■ About this task
Restate the entries below in full, exactly as they read, but without pictures.

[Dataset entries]
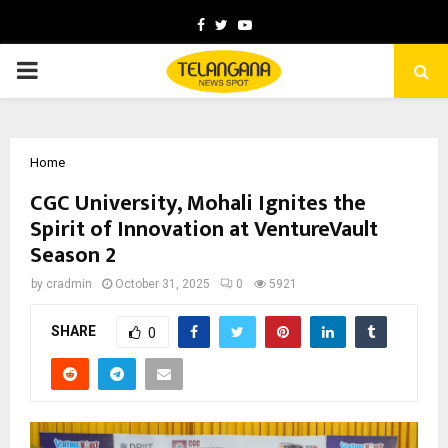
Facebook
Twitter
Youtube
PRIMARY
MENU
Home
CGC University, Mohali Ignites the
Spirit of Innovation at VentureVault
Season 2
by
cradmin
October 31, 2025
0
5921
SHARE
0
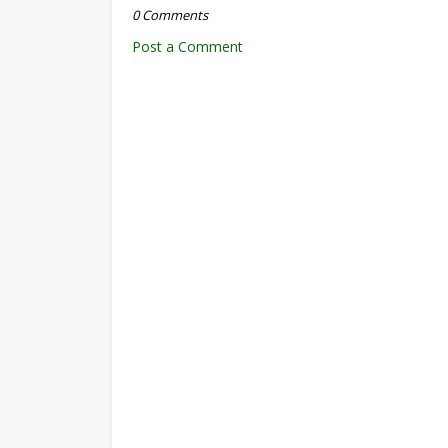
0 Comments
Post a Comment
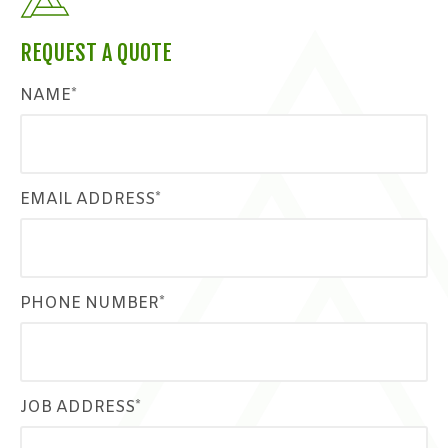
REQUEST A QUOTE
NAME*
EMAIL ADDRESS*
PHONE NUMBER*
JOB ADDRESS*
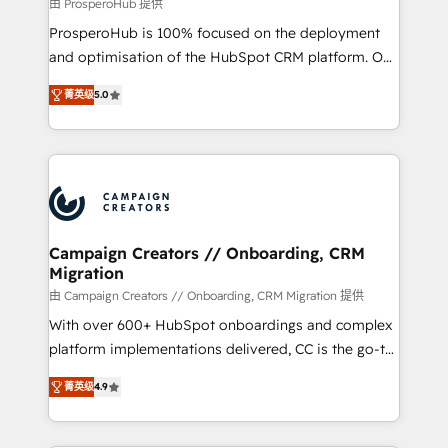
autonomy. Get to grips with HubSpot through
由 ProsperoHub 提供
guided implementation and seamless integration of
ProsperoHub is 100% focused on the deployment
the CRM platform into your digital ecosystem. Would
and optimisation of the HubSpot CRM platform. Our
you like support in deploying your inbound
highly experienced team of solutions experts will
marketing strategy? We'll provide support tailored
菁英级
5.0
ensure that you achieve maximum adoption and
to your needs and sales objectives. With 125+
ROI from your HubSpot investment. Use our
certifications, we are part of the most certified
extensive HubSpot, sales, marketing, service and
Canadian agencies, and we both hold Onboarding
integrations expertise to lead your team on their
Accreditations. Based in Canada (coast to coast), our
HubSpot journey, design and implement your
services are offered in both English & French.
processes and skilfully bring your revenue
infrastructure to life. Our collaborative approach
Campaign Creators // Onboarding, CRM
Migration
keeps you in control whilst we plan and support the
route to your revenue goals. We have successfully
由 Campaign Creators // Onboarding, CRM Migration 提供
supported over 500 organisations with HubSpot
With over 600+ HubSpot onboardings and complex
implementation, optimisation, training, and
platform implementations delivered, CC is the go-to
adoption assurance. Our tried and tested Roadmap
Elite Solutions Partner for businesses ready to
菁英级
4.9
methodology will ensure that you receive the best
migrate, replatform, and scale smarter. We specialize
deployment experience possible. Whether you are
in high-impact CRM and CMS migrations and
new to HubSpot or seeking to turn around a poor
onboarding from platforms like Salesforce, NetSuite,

■ Solved exercise
Facebook
Twitter
Youtube
PRIMARY
MENU
Home
CGC University, Mohali Ignites the
Spirit of Innovation at VentureVault
Season 2
by
cradmin
October 31, 2025
0
5921
SHARE
0
0 Comments
Post a Comment
REQUEST A QUOTE
NAME*
EMAIL ADDRESS*
PHONE NUMBER*
JOB ADDRESS*
autonomy. Get to grips with HubSpot through
由 ProsperoHub 提供
guided implementation and seamless integration of
ProsperoHub is 100% focused on the deployment
the CRM platform into your digital ecosystem. Would
and optimisation of the HubSpot CRM platform. Our
you like support in deploying your inbound
highly experienced team of solutions experts will
marketing strategy? We'll provide support tailored
菁英级
5.0
ensure that you achieve maximum adoption and
to your needs and sales objectives. With 125+
ROI from your HubSpot investment. Use our
certifications, we are part of the most certified
extensive HubSpot, sales, marketing, service and
Canadian agencies, and we both hold Onboarding
integrations expertise to lead your team on their
Accreditations. Based in Canada (coast to coast), our
HubSpot journey, design and implement your
services are offered in both English & French.
processes and skilfully bring your revenue
infrastructure to life. Our collaborative approach
Campaign Creators // Onboarding, CRM
Migration
keeps you in control whilst we plan and support the
route to your revenue goals. We have successfully
由 Campaign Creators // Onboarding, CRM Migration 提供
supported over 500 organisations with HubSpot
With over 600+ HubSpot onboardings and complex
implementation, optimisation, training, and
platform implementations delivered, CC is the go-to
adoption assurance. Our tried and tested Roadmap
Elite Solutions Partner for businesses ready to
菁英级
4.9
methodology will ensure that you receive the best
migrate, replatform, and scale smarter. We specialize
deployment experience possible. Whether you are
in high-impact CRM and CMS migrations and
new to HubSpot or seeking to turn around a poor
onboarding from platforms like Salesforce, NetSuite,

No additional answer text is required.